Konami's focus on mobile games, pachinko machines, and gyms (yes, gyms) has worked wonders for their bottom line. Eurogamer writes that their December 2016 profits were 70 percent higher than the previous year. Kotaku writes that those profits came from a decrease in development cost; total revenue actually decreased over that time period. However, the lack of massive console titles most likely drove down overhead costs.

Cinema Blend writes that, as Konami started to transition away from big-budget console titles, many of their "old guard" higher-ups began to leave the company as well. It seems unlikely that the company will shift its focus back in that direction any time soon.


That means there are just a few options remaining for diehard Castlevania fans.

The Netflix series is telling solid enough stories

One option available to fans of Castlevania lies in the Netflix animated series. The first season was generally well-received: it boasted a strong animation style but did not have a lot to say with just a four-episode run.

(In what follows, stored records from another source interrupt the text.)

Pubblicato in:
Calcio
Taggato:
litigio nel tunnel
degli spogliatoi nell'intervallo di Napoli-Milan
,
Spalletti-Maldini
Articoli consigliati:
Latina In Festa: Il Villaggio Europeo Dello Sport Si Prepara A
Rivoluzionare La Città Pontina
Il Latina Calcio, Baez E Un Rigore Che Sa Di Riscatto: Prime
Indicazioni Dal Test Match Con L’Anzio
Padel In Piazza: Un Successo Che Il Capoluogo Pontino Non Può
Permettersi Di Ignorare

Decider writes the the second season of the show was able to tell a much more intricate and nuanced story than the first. Writer Kayla Cobb says that the second season of the show "transforms into something more interesting than a collection of awesome scenes. In its second season Castlevania sternly questions whether humanity is worth saving. The answer isn't as cut and dry as one may think."

Netflix executives obviously agreed. Polygon writes that writer and producer Warren Ellis will return to the series for a third season. He will be continuing the story of Castlevania 3: Dracula's Curse, following Trevor Belmont and his attempt to defeat Dracula. We don't know yet when the third season will premiere, but it seems likely we will see it sometime in 2019.


Indie games are doing the series just as well, if not better

If you aren't too hung up on it being a true Castlevania game, you actually have several options available to you right now. One of the benefits of Symphony of the Night making such an impact on so many gamers and essentially creating a new genre is that plenty of indie developers have made valiant efforts at crafting their own version of the classic.


We're saying that there are a lot of good Metroidvania titles for gamers to choose from.

Dead Cells has a 90/100 critical average on Metacritic, and is regarded as a perfect blend of the roguelike and Metroidvania genres. Ori and the Blind Forest has an 88/100 critical average, and is praised for its beautiful art direction and beguiling difficulty. Hollow Knight's hand-drawn art style and compelling world won over critics and fans alike. Owlboy's character designs and perfect controls helped put together an 88/100 critical average.

This is by no means a definitive list, but we're trying to tell you that there are a lot of options available if you're a Castlevania fan. Give one a shot, and compare it to Symphony of the Night. You may be pleasantly surprised.